WARY Melbourne coach Chris Anstey has the Tigers on red alert for Saturday night's showdown with the Wollongong Hawks.
The Tigers are third with a 10-12 record and coming off back to back losses to Perth.
Sitting one spot back are the Hawks, who slipped to 10-14 with last week's overtime home loss to Adelaide.
Melbourne have six games remaining, the Hawks just four.
Wollongong beat the Tigers by eight when they clashed in Melbourne in round four, though the Tigers have conquered the Hawks twice in Wollongong since then, prevailing by eight in round 12 and seven in round 18.
Anstey rejected suggestions the Tigers have the Hawks' measure.
"We played a good game of basketball in Wollongong [in round 18] and it was at a time when [Hawks import] Malcolm Grant was still finding his feet," Anstey said.
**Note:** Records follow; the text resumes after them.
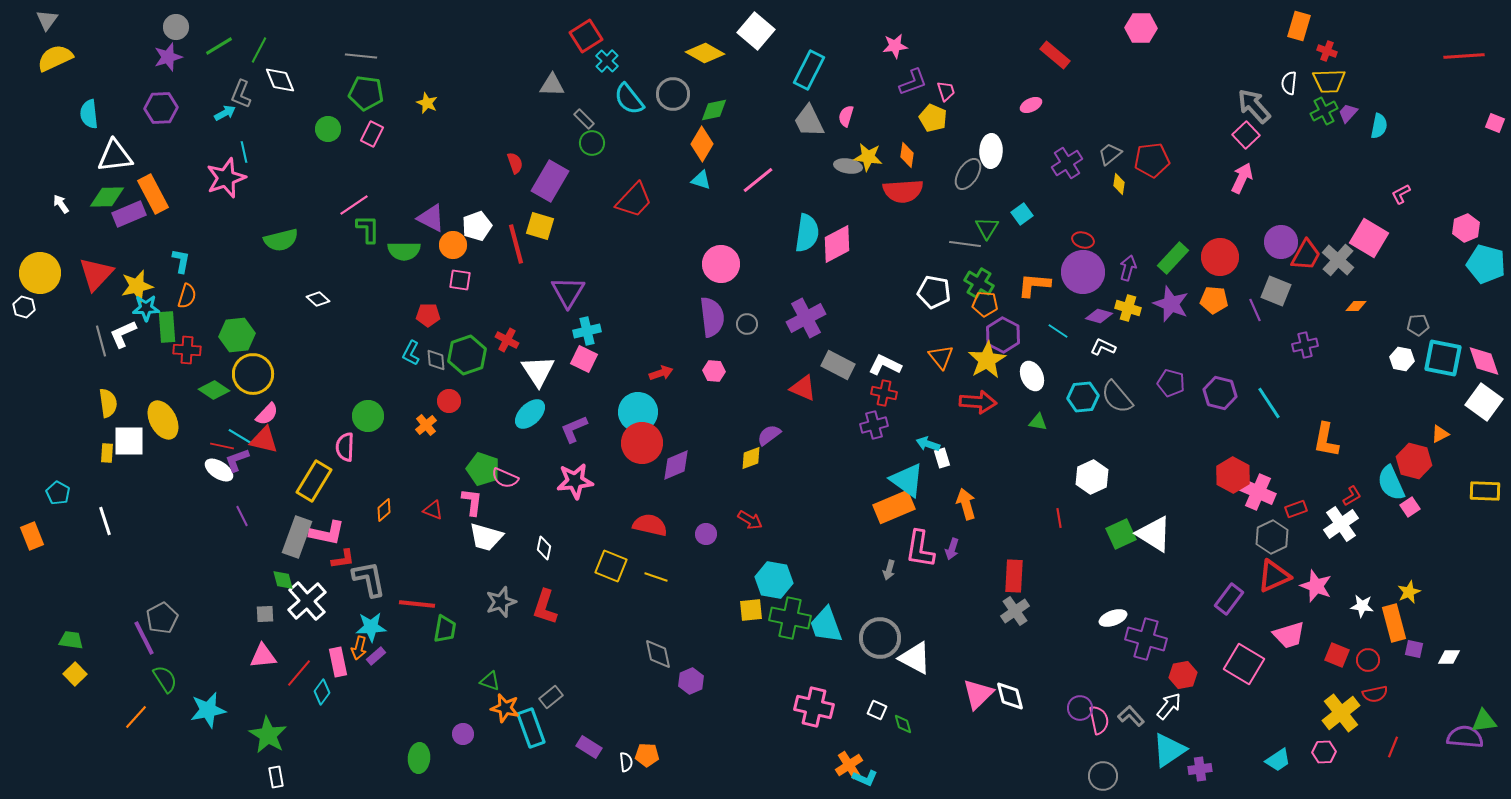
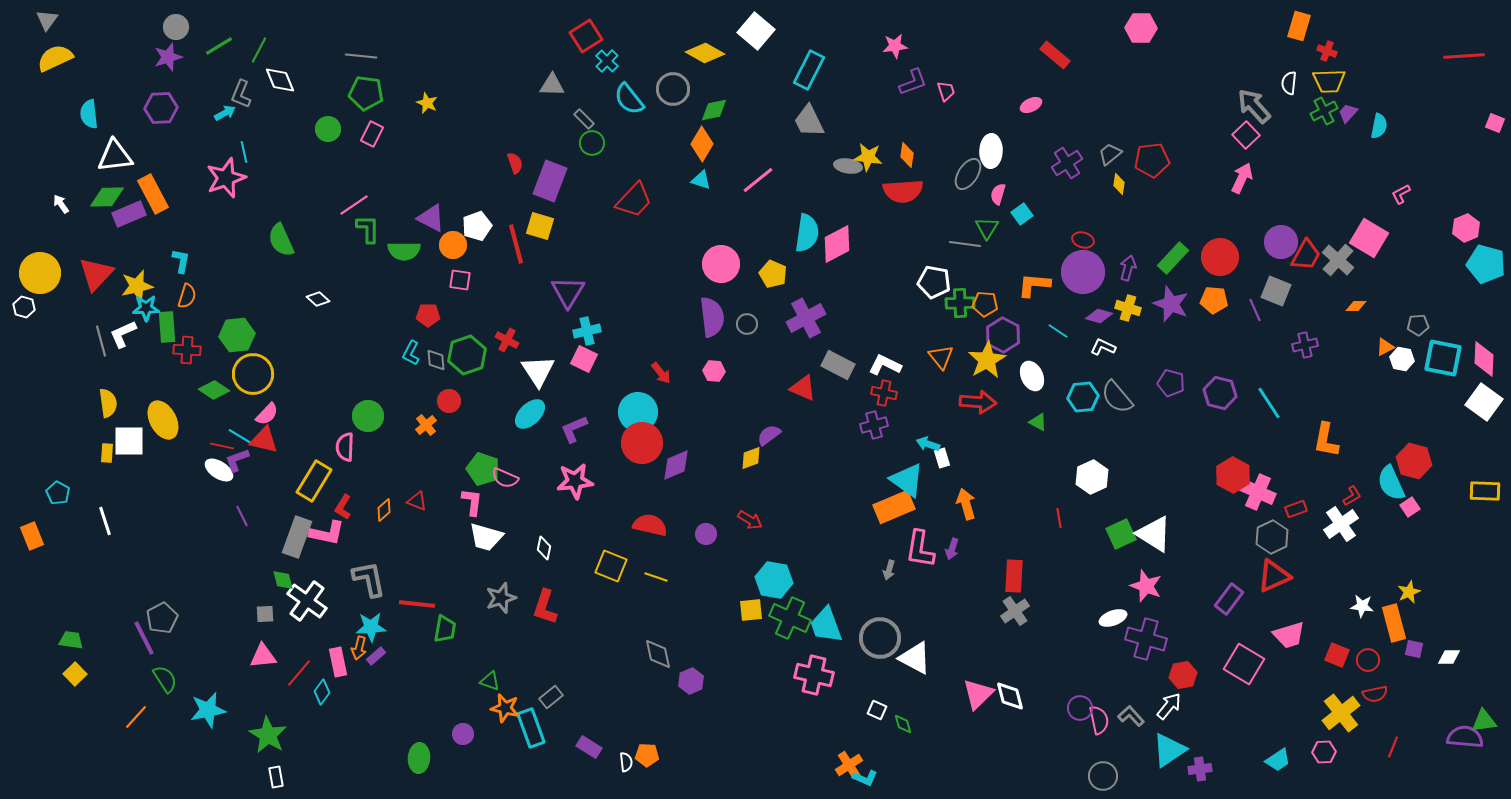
gray circle at (673, 94): moved 5 px up
pink semicircle at (846, 116): moved 152 px right, 78 px down
yellow pentagon at (933, 118): moved 160 px left, 156 px down
purple rectangle at (550, 181): rotated 9 degrees counterclockwise
green semicircle at (281, 240): rotated 80 degrees clockwise
green cross at (979, 283): moved 19 px left, 20 px down; rotated 32 degrees counterclockwise
white pentagon at (934, 292): moved 10 px up
pink diamond at (1484, 361): moved 2 px up; rotated 21 degrees clockwise
red arrow at (661, 373): rotated 70 degrees clockwise
green triangle at (1038, 422): rotated 18 degrees clockwise
orange triangle at (1440, 434): moved 55 px left, 87 px up
red triangle at (433, 510): moved 16 px left, 9 px up
red L-shape at (343, 559): moved 52 px up; rotated 130 degrees clockwise
pink star at (1316, 586): moved 170 px left
white cross at (307, 601): rotated 12 degrees counterclockwise
gray star at (501, 602): moved 4 px up
green cross at (790, 618): rotated 12 degrees clockwise
pink cross at (814, 707): moved 32 px up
"[Hawks centre] Larry Davidson was out [in round 12], so we've been fortunate that we've caught Wollongong at times when they've had injuries or instability within the group. This time they're coming in with a full group.
"We respect the hell out of them. They're extremely well coached, they move the ball as well as anyone in the NBL and defensively they're really disruptive.
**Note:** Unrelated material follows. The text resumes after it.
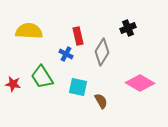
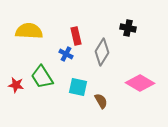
black cross: rotated 35 degrees clockwise
red rectangle: moved 2 px left
red star: moved 3 px right, 1 px down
"We don't feel like we've got the wood on them. The ladder reflects the true state of where things are because both teams are very close in terms of where we're at in our seasons."
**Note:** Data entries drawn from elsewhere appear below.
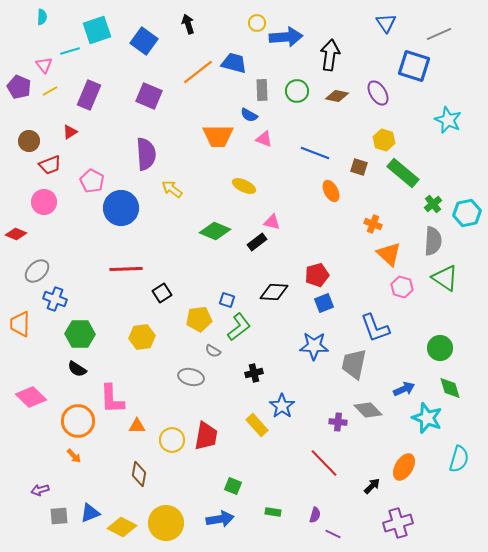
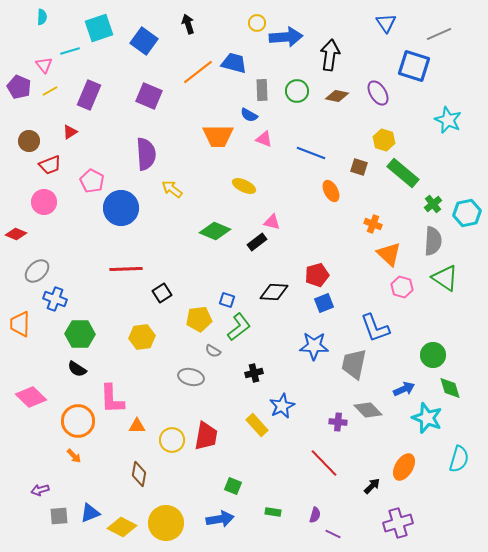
cyan square at (97, 30): moved 2 px right, 2 px up
blue line at (315, 153): moved 4 px left
green circle at (440, 348): moved 7 px left, 7 px down
blue star at (282, 406): rotated 10 degrees clockwise
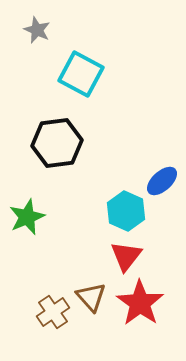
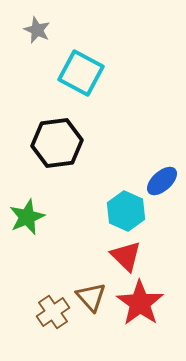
cyan square: moved 1 px up
red triangle: rotated 24 degrees counterclockwise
The Hawks can still finish third but can drop to last if they close the season with a run of losses.
Melbourne have to play New Zealand and Townsville twice each and also face a tough road game against Cairns.
"We're in exactly the same boat as Wollongong. We understand the importance of every game we play now," Anstey said.
"It's so close. Mathematically there's six teams that can still make finals. It'll be really tough for a couple, but primarily there are four teams who have a genuine chance to make the finals, so we should feel good about that.
"Results have probably gone our way for a couple of weeks, but the last thing we want to do is depend on that. With ourselves and Wollongong being in the top four, our destiny's in our own hands," Anstey said.
"If you're not winning games and the teams around you are losing, you probably don't deserve to be in there anyway."